In the middle of the foundry the Closing floor, at the end of the shop the "Sand Hole". The castings were knocked out here, then put on a wagon and shoved into the next bay. The "Compo" from round the casting was put into barrows and returned to mill to be reground. Adjoining were the furnaces. First an "Open Hearth" 5 tons. There was the framework for two, but only one had been built, used to have an average of 3 tons 10 cwts., and about ten heats a week. Alongside the furnace, another one, a 30 cwt., housed in an old building of the brickyard. It was serviced by another museum piece, an overhead crane, worked with hand winches, four men going on top to work them. Next the core shop, still under the old roof, and old brick kiln, for drying the cores, and served by an old swing jib worked by a hand winch. At the back of that the compo mill, an old roller type, but the majority of the facing sand was purchased from outside. This must have been costly, for God help those found wasting it or putting too much round his pattern. A bit further along the Box Yard, served with an electric swing jib, and a fiat-bottomed railway wagon for transport. I would like to mention there were only two Electric Welders, using the old-type electric arc carbon guns to melt bits of scrap, fusing it into blow holes and cracks, and brushing level with a wire brush. No compressed air or oxyacetylene on the ground. As many of the moulding boxes handled by hand as by cranes. The facing sand (black compo) wheeled about the shop in barrows, and a lot of the backing sand too. All moulds and cores to have ashes in, and vented every square inch with a vent wire, all to be black leaded. when dried tarred, and all rammed up by hand.

 

"Working hours 6 a.m. to 5 p.m. 1 p.m. Saturday. Night shift 6 p.m. to 6 a.m. The Pattern Shop just a wooden shed on stilts, employing about half-a-dozen men.
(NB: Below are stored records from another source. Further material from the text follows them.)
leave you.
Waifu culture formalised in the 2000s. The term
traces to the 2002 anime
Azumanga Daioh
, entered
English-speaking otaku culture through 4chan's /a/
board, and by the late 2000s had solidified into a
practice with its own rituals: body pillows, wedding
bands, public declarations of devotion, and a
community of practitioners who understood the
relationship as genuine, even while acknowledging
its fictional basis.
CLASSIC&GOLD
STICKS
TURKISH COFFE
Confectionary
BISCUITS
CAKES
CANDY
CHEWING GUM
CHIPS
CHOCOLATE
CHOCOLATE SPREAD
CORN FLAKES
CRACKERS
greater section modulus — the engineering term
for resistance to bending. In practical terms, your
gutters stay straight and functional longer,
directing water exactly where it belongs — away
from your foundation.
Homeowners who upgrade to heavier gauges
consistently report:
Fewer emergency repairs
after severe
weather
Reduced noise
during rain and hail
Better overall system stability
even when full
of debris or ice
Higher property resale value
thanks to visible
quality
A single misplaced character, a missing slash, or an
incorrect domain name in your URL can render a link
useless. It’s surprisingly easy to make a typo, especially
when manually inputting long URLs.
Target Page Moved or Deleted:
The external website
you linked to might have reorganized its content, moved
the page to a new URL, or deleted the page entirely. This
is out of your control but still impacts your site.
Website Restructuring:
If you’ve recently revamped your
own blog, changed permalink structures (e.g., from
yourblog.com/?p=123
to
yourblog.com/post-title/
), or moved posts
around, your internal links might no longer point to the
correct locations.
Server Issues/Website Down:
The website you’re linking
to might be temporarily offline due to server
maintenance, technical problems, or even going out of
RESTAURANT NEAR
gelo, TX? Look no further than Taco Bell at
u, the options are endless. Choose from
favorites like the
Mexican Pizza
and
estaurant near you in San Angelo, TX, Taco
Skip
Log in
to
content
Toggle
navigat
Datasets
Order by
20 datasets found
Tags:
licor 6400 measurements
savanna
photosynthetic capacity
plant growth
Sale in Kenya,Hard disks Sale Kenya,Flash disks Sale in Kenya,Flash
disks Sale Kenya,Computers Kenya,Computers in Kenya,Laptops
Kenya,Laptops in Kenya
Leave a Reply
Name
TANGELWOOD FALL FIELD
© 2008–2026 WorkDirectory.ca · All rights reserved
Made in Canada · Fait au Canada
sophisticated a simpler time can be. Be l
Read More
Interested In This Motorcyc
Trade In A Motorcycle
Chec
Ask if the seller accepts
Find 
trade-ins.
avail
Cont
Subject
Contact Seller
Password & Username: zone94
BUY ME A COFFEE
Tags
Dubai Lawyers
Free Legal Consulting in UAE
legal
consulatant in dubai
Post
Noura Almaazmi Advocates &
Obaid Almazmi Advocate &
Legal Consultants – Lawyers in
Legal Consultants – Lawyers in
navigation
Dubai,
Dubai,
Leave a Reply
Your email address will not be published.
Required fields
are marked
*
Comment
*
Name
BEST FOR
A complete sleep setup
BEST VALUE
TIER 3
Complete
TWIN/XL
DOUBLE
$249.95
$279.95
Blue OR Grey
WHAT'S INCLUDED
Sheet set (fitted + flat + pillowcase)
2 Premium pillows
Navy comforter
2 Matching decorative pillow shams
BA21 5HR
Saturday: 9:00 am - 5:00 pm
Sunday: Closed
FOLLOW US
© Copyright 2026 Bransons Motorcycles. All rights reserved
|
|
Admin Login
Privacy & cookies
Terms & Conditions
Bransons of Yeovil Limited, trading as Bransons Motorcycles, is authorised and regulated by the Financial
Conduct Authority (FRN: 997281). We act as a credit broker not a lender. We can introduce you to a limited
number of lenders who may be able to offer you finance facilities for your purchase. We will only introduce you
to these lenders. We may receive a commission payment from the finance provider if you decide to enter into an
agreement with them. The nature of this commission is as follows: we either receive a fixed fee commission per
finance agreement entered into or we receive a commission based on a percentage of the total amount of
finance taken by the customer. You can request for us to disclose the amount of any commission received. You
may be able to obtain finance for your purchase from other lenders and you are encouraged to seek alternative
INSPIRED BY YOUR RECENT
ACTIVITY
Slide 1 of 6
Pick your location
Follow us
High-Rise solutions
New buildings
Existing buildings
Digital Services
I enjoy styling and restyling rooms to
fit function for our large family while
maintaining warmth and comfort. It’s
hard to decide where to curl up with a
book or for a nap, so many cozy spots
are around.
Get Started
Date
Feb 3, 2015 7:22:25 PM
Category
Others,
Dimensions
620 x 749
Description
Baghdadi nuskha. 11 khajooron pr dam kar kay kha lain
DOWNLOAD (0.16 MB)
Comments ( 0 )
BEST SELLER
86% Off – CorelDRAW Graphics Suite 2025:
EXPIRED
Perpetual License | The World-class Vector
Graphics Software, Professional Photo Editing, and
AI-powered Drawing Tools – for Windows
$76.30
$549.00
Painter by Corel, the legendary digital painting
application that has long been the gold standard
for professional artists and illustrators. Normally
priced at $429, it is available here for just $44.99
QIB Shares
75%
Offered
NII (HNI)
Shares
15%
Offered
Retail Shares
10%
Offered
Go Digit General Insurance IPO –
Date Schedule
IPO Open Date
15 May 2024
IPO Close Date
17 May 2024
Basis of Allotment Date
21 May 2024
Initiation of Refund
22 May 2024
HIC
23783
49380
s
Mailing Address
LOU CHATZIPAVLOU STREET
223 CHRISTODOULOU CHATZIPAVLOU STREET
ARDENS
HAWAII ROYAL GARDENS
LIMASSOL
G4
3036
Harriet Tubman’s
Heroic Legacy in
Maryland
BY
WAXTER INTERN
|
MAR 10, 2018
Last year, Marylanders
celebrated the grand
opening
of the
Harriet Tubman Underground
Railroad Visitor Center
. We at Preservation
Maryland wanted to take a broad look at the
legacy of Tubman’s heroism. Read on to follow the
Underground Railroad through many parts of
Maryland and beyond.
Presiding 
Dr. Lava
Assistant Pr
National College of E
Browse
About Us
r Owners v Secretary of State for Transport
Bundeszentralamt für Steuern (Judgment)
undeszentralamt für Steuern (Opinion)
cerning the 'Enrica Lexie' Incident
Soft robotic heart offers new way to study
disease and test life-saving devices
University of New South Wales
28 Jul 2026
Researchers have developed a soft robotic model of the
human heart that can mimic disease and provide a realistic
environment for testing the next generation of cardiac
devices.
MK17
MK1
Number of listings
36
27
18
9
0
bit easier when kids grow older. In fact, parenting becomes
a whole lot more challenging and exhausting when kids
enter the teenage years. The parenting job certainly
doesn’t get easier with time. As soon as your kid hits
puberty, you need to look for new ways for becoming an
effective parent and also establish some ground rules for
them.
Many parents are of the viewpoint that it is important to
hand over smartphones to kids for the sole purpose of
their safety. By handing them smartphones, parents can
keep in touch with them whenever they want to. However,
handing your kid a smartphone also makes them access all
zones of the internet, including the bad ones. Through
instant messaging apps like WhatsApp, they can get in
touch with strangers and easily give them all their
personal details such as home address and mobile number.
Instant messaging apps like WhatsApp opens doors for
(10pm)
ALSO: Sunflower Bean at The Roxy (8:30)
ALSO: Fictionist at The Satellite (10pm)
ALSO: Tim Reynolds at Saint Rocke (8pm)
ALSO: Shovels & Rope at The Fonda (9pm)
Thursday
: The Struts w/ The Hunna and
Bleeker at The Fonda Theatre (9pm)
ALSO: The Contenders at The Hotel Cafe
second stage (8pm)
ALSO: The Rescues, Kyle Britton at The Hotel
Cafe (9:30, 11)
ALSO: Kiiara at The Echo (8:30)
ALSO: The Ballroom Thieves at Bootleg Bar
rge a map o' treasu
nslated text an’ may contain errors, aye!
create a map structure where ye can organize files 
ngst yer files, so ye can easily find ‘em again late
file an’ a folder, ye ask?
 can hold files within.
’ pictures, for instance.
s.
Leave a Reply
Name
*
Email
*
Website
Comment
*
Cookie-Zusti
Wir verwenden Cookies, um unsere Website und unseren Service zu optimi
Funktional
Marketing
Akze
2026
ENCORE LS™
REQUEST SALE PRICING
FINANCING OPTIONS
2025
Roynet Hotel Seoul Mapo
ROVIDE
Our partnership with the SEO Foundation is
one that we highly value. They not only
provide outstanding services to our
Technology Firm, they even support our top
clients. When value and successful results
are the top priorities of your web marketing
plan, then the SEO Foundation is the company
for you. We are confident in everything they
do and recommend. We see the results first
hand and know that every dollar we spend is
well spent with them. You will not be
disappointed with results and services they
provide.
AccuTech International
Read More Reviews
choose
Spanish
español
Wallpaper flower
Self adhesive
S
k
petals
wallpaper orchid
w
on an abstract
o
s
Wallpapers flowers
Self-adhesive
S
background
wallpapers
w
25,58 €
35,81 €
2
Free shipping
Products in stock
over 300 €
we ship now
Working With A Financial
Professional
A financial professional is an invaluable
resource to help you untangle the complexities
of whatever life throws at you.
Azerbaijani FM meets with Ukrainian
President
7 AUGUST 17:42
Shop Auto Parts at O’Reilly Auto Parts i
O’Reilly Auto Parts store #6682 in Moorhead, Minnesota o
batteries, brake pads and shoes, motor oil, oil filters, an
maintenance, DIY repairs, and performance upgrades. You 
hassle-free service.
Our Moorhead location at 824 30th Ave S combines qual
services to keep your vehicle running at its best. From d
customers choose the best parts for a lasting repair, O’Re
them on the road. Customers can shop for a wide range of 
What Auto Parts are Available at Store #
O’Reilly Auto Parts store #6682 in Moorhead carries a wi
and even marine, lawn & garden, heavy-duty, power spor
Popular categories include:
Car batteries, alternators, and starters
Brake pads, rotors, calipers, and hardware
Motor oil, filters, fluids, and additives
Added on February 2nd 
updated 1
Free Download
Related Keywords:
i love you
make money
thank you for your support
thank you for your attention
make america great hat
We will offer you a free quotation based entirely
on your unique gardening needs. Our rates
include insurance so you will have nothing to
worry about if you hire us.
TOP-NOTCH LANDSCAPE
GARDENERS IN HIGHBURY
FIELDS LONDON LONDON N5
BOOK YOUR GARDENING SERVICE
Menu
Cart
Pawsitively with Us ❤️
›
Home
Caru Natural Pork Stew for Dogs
The back of that, another shed, covering a hole in the ground, with a bar across. "The lavatories". Not much time wasted in there. All the heads and runners on the

castings, sawn off by circular saws. or turned off on lathes. The dressing of them, by hammer and chisel. I have yet to see a finer set of working men than those Dressers. As you came in the Top Gates, on the right was an old barn, used for storing patterns, but the majority was spread over the bank, the present site of J Bay. On your left as you came down the drive, was a wooden shed no larger than a garden shed. This was Heath Works time office. In the dip was the Foundry, only a few years old, but still having teething trouble.

 

The metal was melted under the Tropenas method, and they were very lucky to go a day without losing some metal. Either the Converter would go wrong, or burn through the side of the ladle, or a running nozzle. Not a very healthy place to work in, always full of red fumes from the Converter blowing direct into the shop. A bit lower down the Main Offices, but nothing so grand as the present. Next to it a brick shed, a relic of the brickyard used as a time office for the Old Foundry. Directly opposite, the Test House and next to it, up some wooden steps, the Pattern Shop. Across the bottom of the drive, the Blacksmiths Shop, to the rear of that the Power House, the old original Boiler House of the brickyard, now converted into a Power House, and maintenance shop for the Electricians and Fitters. Still on our left we come to the Machine Shop, and Old Foundry running parallel. The Machine Shop a long shop, but not overstocked with machines if I remember right. There was a Planing Machine, a Drilling Machine, a big Facing Machine, about a couple of Lathes, and several saws, down the bottom was the Annealing Oven. Running alongside the two bays of the Old Foundry the top half of the first bay, the Dressing Shop.

 

"Well that completes my memory of the good old days, and in spite of the long hours and hard work, I enjoyed them."